- [Aim of the task]:
Lines with the word "Google" are the ones wanted. Copy each of them from the entries below.

- [The data]:
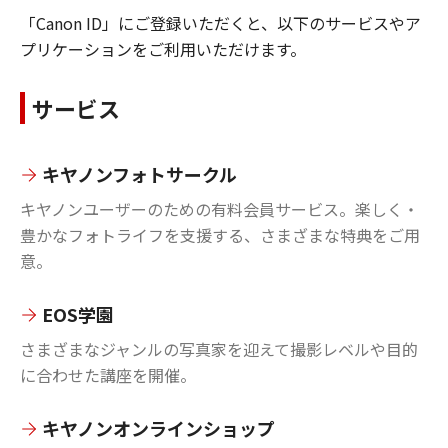
「Canon ID」にご登録いただくと、以下のサービスやア
プリケーションをご利用いただけます。
サービス
キヤノンフォトサークル
キヤノンユーザーのための有料会員サービス。楽しく・
豊かなフォトライフを支援する、さまざまな特典をご用
意。
EOS学園
さまざまなジャンルの写真家を迎えて撮影レベルや目的
に合わせた講座を開催。
キヤノンオンラインショップ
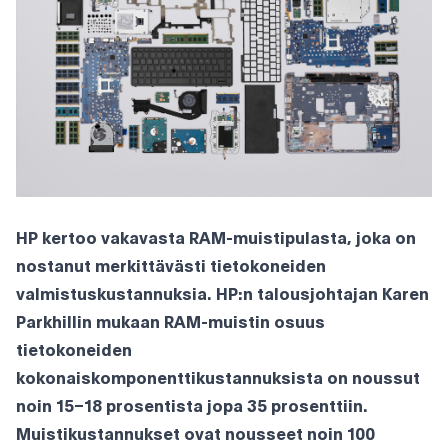
HP kertoo vakavasta RAM-muistipulasta, joka on
nostanut merkittävästi tietokoneiden
valmistuskustannuksia. HP:n talousjohtajan Karen
Parkhillin mukaan RAM-muistin osuus
tietokoneiden
kokonaiskomponenttikustannuksista on noussut
noin 15–18 prosentista jopa 35 prosenttiin.
Muistikustannukset ovat nousseet noin 100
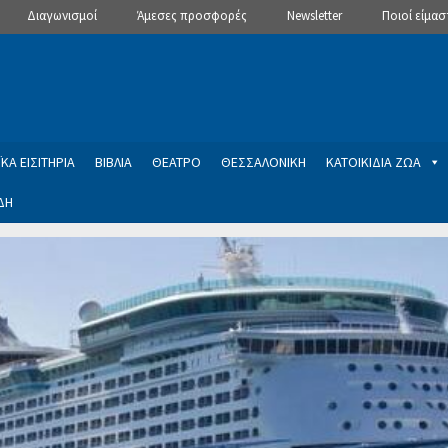
Διαγωνισμοί
Άμεσες προσφορές
Newsletter
Ποιοί είμασ
ΚΑ ΕΙΣΙΤΗΡΙΑ
ΒΙΒΛΙΑ
ΘΕΑΤΡΟ
ΘΕΣΣΑΛΟΝΙΚΗ
ΚΑΤΟΙΚΙΔΙΑ ΖΩΑ
ΔΗ
ptions
Manage Subscriptions
Newsletter
SLIDER
ση εγγραφής στο Newsletter του Dealistas.gr
Επικοινωνία
Καλά
ME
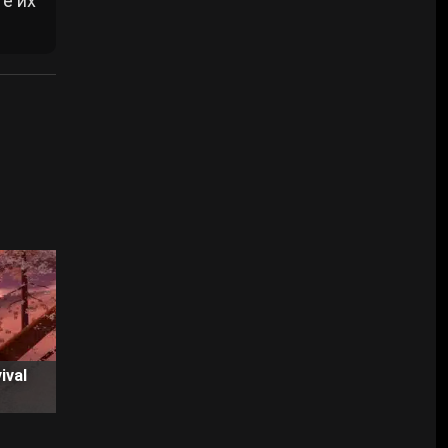
е их
ival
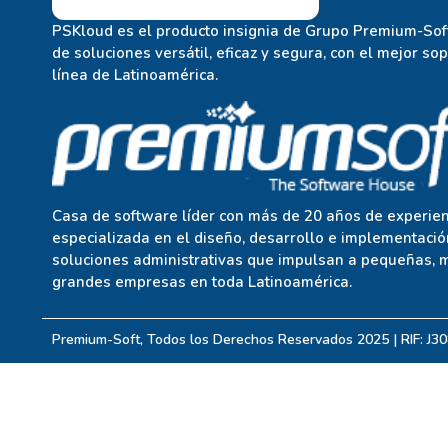
PSKloud es el producto insignia de Grupo Premium-Soft
de soluciones versátil, eficaz y segura, con el mejor so
línea de Latinoamérica.
Casa de software líder con más de 20 años de experien
especializada en el diseño, desarrollo e implementació
soluciones administrativas que impulsan a pequeñas, 
grandes empresas en toda Latinoamérica.
Premium-Soft, Todos los Derechos Reservados 2025 | RIF: J3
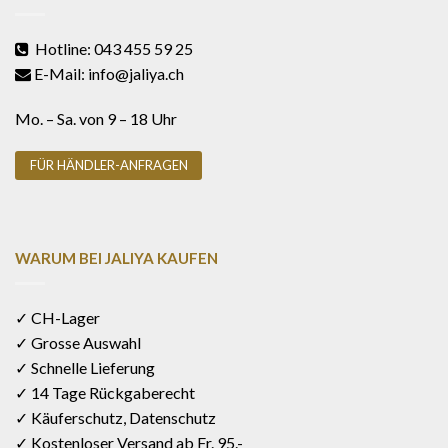
Hotline: 043 455 59 25
E-Mail: info@jaliya.ch
Mo. – Sa. von 9 – 18 Uhr
FÜR HÄNDLER-ANFRAGEN
WARUM BEI JALIYA KAUFEN
✓ CH-Lager
✓ Grosse Auswahl
✓ Schnelle Lieferung
✓ 14 Tage Rückgaberecht
✓ Käuferschutz, Datenschutz
✓ Kostenloser Versand ab Fr. 95.-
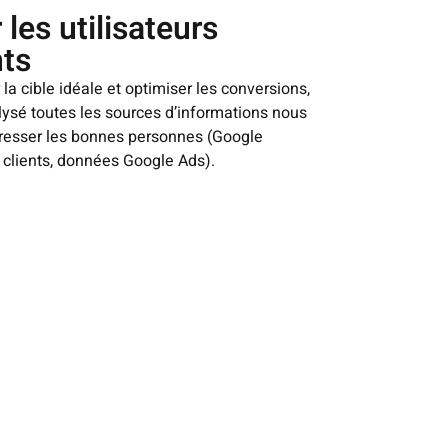
les utilisateurs
nts
la cible idéale et optimiser les conversions,
ysé toutes les sources d’informations nous
resser les bonnes personnes (Google
 clients, données Google Ads).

- [Your solution]:
resser les bonnes personnes (Google
 clients, données Google Ads).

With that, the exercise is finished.